Your objective
Output a character-exact copy of the data, images removed.

:: Material provided ::

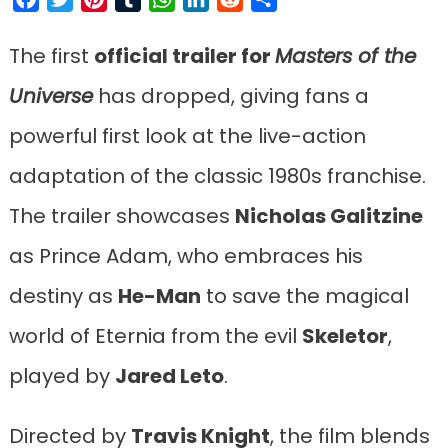
The first
official trailer for
Masters of the
Universe
has dropped, giving fans a
powerful first look at the live-action
adaptation of the classic 1980s franchise.
The trailer showcases
Nicholas Galitzine
as Prince Adam, who embraces his
destiny as
He-Man
to save the magical
world of Eternia from the evil
Skeletor
,
played by
Jared Leto
.
Directed by
Travis Knight
, the film blends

:::

Output for this task
The first
official trailer for
Masters of the
Universe
has dropped, giving fans a
powerful first look at the live-action
adaptation of the classic 1980s franchise.
The trailer showcases
Nicholas Galitzine
as Prince Adam, who embraces his
destiny as
He-Man
to save the magical
world of Eternia from the evil
Skeletor
,
played by
Jared Leto
.
Directed by
Travis Knight
, the film blends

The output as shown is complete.